ViDoRe Pipeline Evaluation Framework 🔍

Important

🔄 Repository Focus Change

This repository is now focused on pipeline evaluation for visual document retrieval tasks.

All other functionalities (vision retriever evaluation, legacy benchmarks) are kept for reproducibility purposes but are deprecated and no longer actively maintained.

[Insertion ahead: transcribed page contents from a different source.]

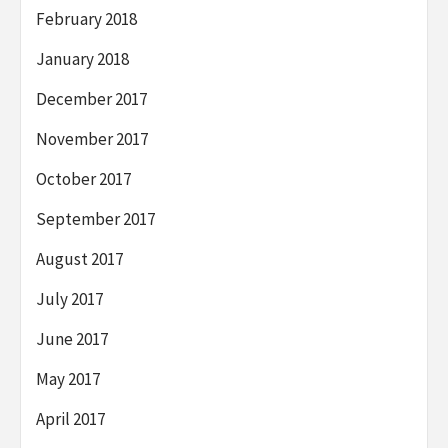
February 2018
January 2018
December 2017
November 2017
October 2017
September 2017
August 2017
July 2017
June 2017
May 2017
April 2017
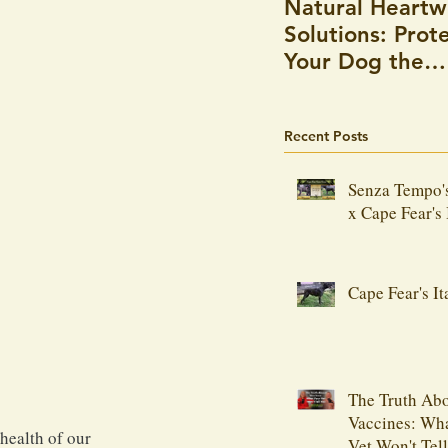
Natural Heart
Solutions: Prot
Your Dog the
Holistic Way
Recent Posts
Senza Tempo'
x Cape Fear's 
Cape Fear's It
The Truth Ab
Vaccines: Wh
health of our 
Vet Won't Tel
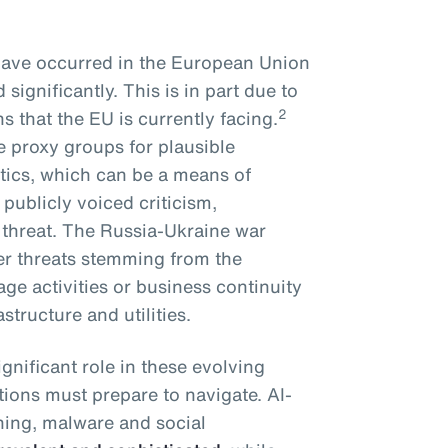
have occurred in the European Union
significantly. This is in part due to
2
ns that the EU is currently facing.
e proxy groups for plausible
ctics, which can be a means of
publicly voiced criticism,
 threat. The Russia-Ukraine war
ber threats stemming from the
age activities or business continuity
astructure and utilities.
significant role in these evolving
tions must prepare to navigate. AI-
hing, malware and social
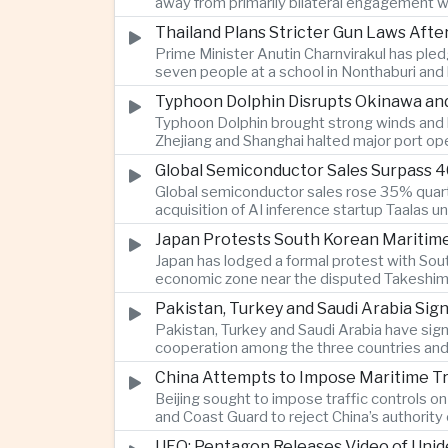
away from primarily bilateral engagement w
Thailand Plans Stricter Gun Laws Afte
Prime Minister Anutin Charnvirakul has pled
seven people at a school in Nonthaburi and l
Typhoon Dolphin Disrupts Okinawa and
Typhoon Dolphin brought strong winds and he
Zhejiang and Shanghai halted major port op
Global Semiconductor Sales Surpass 40
Global semiconductor sales rose 35% quarter
acquisition of AI inference startup Taalas 
Japan Protests South Korean Maritime
Japan has lodged a formal protest with Sou
economic zone near the disputed Takeshima-D
Pakistan, Turkey and Saudi Arabia Si
Pakistan, Turkey and Saudi Arabia have sig
cooperation among the three countries and 
China Attempts to Impose Maritime Traff
Beijing sought to impose traffic controls o
and Coast Guard to reject China’s authority
UFO: Pentagon Releases Video of Unid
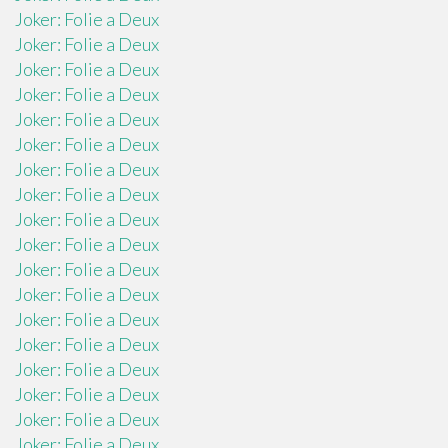
Joker: Folie a Deux
Joker: Folie a Deux
Joker: Folie a Deux
Joker: Folie a Deux
Joker: Folie a Deux
Joker: Folie a Deux
Joker: Folie a Deux
Joker: Folie a Deux
Joker: Folie a Deux
Joker: Folie a Deux
Joker: Folie a Deux
Joker: Folie a Deux
Joker: Folie a Deux
Joker: Folie a Deux
Joker: Folie a Deux
Joker: Folie a Deux
Joker: Folie a Deux
Joker: Folie a Deux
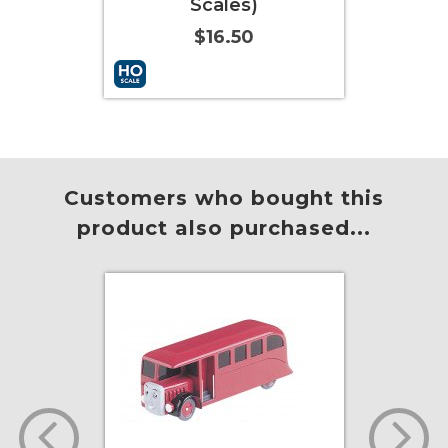
Scales)
$12.00
$16.50
 to Cart
More Info
Add to Cart
More Info
Customers who bought this
product also purchased...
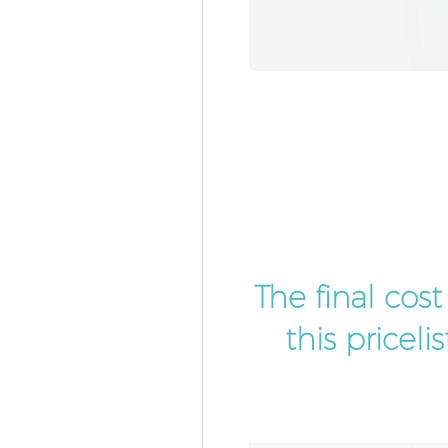
The final cos
this pricel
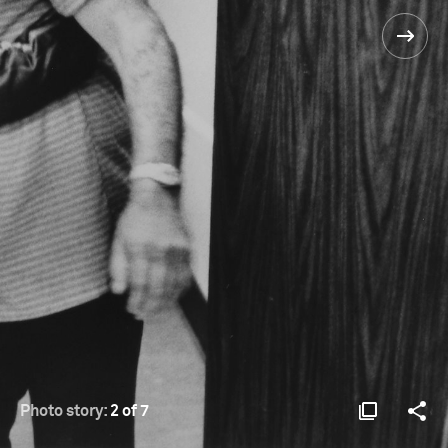
Photo story:
2 of 7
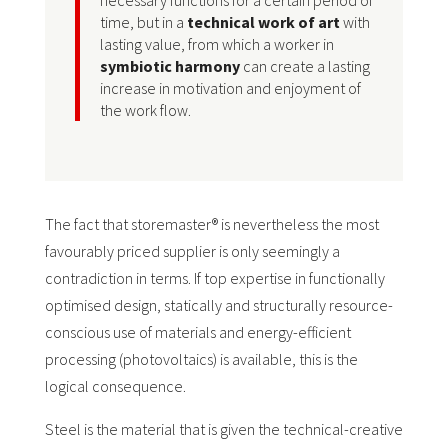
necessary functions for a certain period of
time, but in a
technical work of art
with
lasting value, from which a worker in
symbiotic harmony
can create a lasting
increase in motivation and enjoyment of
the work flow.
The fact that storemaster® is nevertheless the most
favourably priced supplier is only seemingly a
contradiction in terms. If top expertise in functionally
optimised design, statically and structurally resource-
conscious use of materials and energy-efficient
processing (photovoltaics) is available, this is the
logical consequence.
Steel is the material that is given the technical-creative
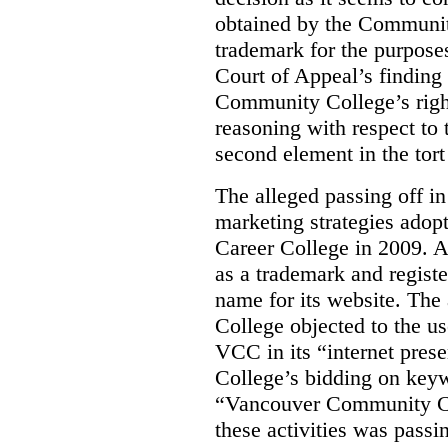
obtained by the Communit
trademark for the purposes
Court of Appeal’s finding 
Community College’s righ
reasoning with respect to 
second element in the tort
The alleged passing off in
marketing strategies adop
Career College in 2009. A
as a trademark and regis
name for its website. Th
College objected to the u
VCC in its “internet prese
College’s bidding on key
“Vancouver Community Coll
these activities was passi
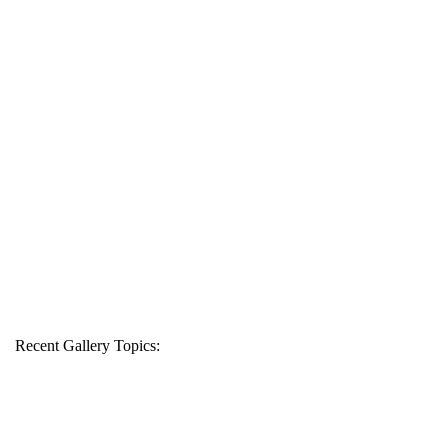
Recent Gallery Topics:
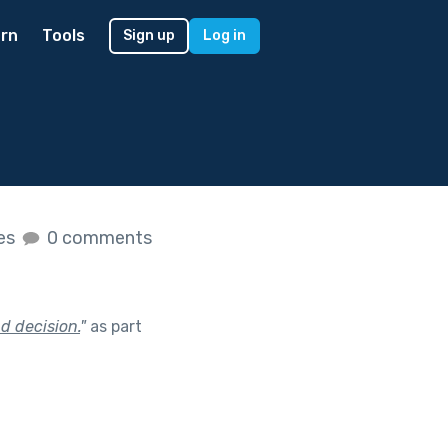
rn
Tools
Sign up
Log in
kes
0 comments
d decision.
"
as part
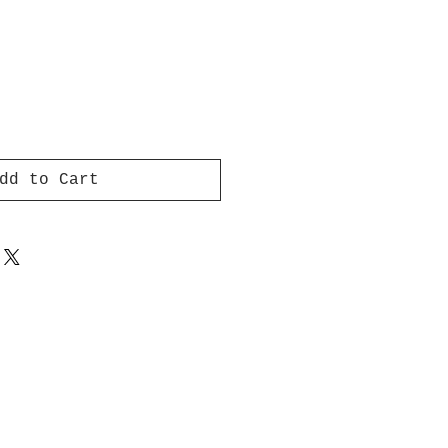
dd to Cart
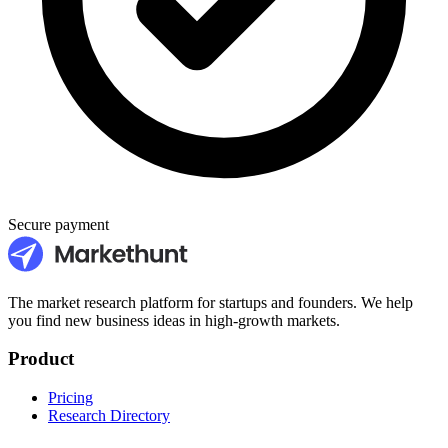
Secure payment
The market research platform for startups and founders. We help
you find new business ideas in high-growth markets.
Product
Pricing
Research Directory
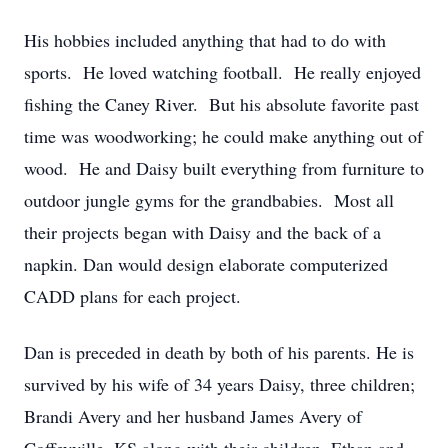
His hobbies included anything that had to do with
sports. He loved watching football. He really enjoyed
fishing the Caney River. But his absolute favorite past
time was woodworking; he could make anything out of
wood. He and Daisy built everything from furniture to
outdoor jungle gyms for the grandbabies. Most all
their projects began with Daisy and the back of a
napkin. Dan would design elaborate computerized
CADD plans for each project.
Dan is preceded in death by both of his parents. He is
survived by his wife of 34 years Daisy, three children;
Brandi Avery and her husband James Avery of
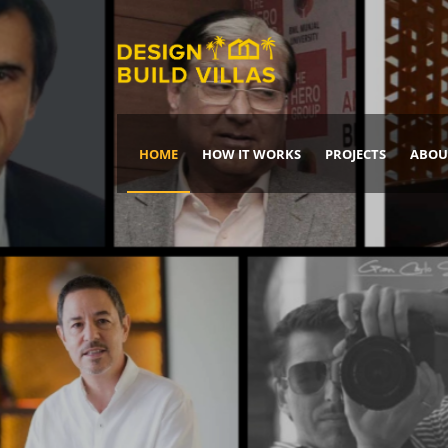
HOME
HOW IT WORKS
PROJECTS
ABOU
Build Your Dream Home
DREAM IT
IT, BUILD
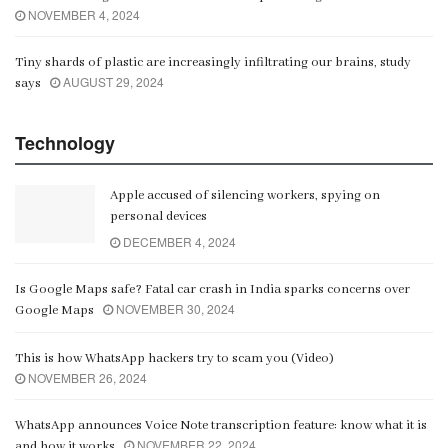
NOVEMBER 4, 2024
Tiny shards of plastic are increasingly infiltrating our brains, study
AUGUST 29, 2024
says
Technology
Apple accused of silencing workers, spying on
personal devices
DECEMBER 4, 2024
Is Google Maps safe? Fatal car crash in India sparks concerns over
NOVEMBER 30, 2024
Google Maps
This is how WhatsApp hackers try to scam you (Video)
NOVEMBER 26, 2024
WhatsApp announces Voice Note transcription feature: know what it is
NOVEMBER 22, 2024
and how it works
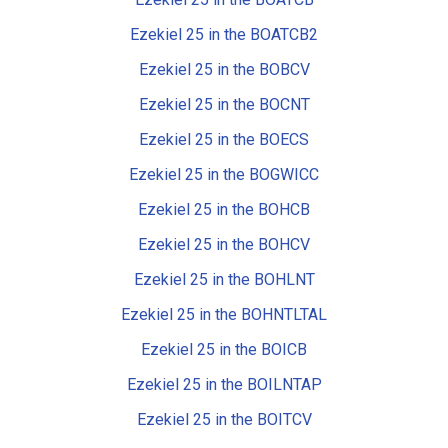
Ezekiel 25 in the BOATCB2
Ezekiel 25 in the BOBCV
Ezekiel 25 in the BOCNT
Ezekiel 25 in the BOECS
Ezekiel 25 in the BOGWICC
Ezekiel 25 in the BOHCB
Ezekiel 25 in the BOHCV
Ezekiel 25 in the BOHLNT
Ezekiel 25 in the BOHNTLTAL
Ezekiel 25 in the BOICB
Ezekiel 25 in the BOILNTAP
Ezekiel 25 in the BOITCV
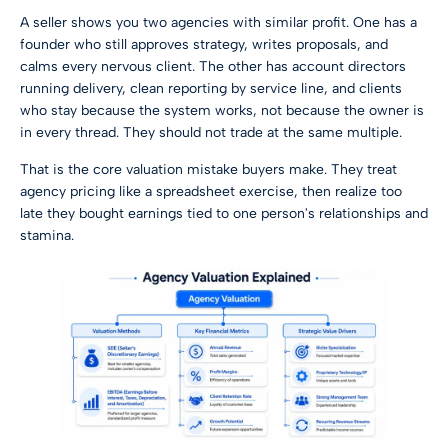
A seller shows you two agencies with similar profit. One has a
founder who still approves strategy, writes proposals, and
calms every nervous client. The other has account directors
running delivery, clean reporting by service line, and clients
who stay because the system works, not because the owner is
in every thread. They should not trade at the same multiple.
That is the core valuation mistake buyers make. They treat
agency pricing like a spreadsheet exercise, then realize too
late they bought earnings tied to one person's relationships and
stamina.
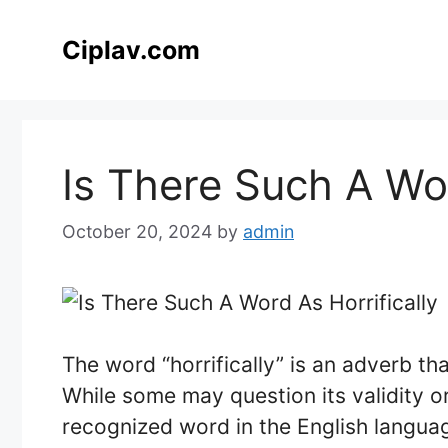
Skip
to
Ciplav.com
content
Is There Such A Wor
October 20, 2024
by
admin
The word “horrifically” is an adverb tha
While some may question its validity or
recognized word in the English languag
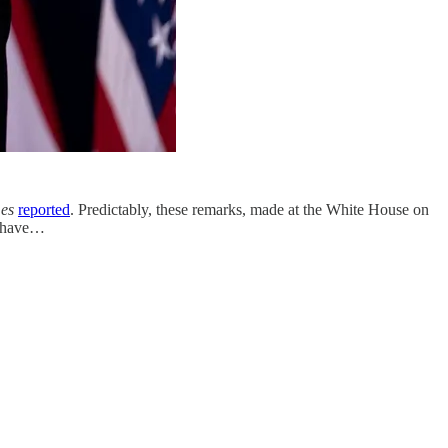
es
reported
. Predictably, these remarks, made at the White House on
ts have…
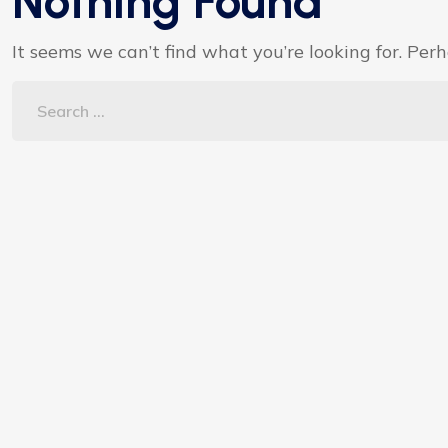
Nothing Found
It seems we can’t find what you’re looking for. Per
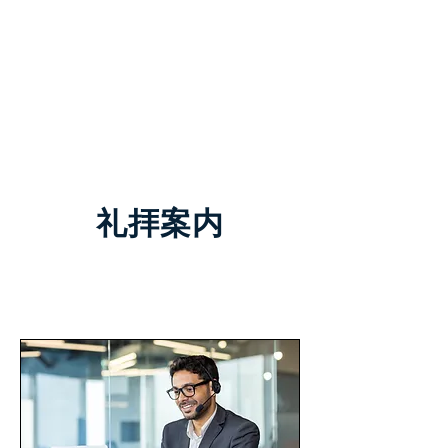
TCC+HOPE
​礼拝案内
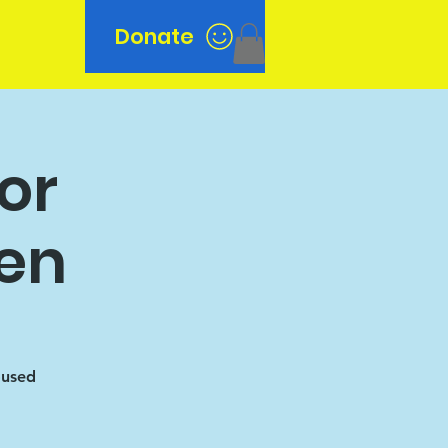
Donate
n
or
en
oused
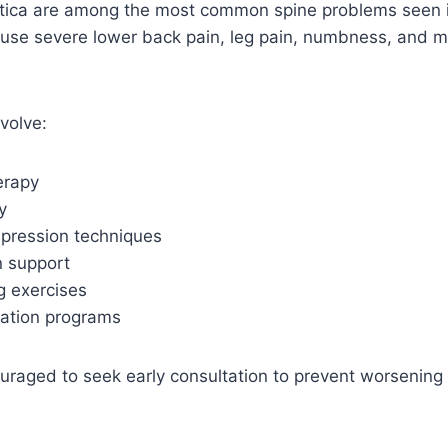
iatica are among the most common spine problems seen 
ause severe lower back pain, leg pain, numbness, and
volve:
herapy
y
pression techniques
n support
g exercises
zation programs
uraged to seek early consultation to prevent worsening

What is Pipeline Evaluation?

Pipeline evaluation allows you to evaluate complete end-to-end retrieval systems on the ViDoRe v3 benchmark datasets. Unlike traditional retriever evaluation that focuses on individual model components, pipeline evaluation lets you test:

Multi-stage retrieval systems (e.g., retrieve + rerank)
Hybrid approaches (e.g., dense + sparse retrieval fusion)
Custom preprocessing pipelines (e.g., OCR → chunking → embedding)
Arbitrary retrieval logic that goes beyond standard dense/sparse retrievers

📊 Results Repository & Submission Guidelines

This repository serves as the primary community results repository for visual document retrieval benchmarks using complex pipelines. We encourage researchers and practitioners to submit their pipeline evaluation results to create a centralized location where the community can compare different approaches and track progress on ViDoRe v3 datasets.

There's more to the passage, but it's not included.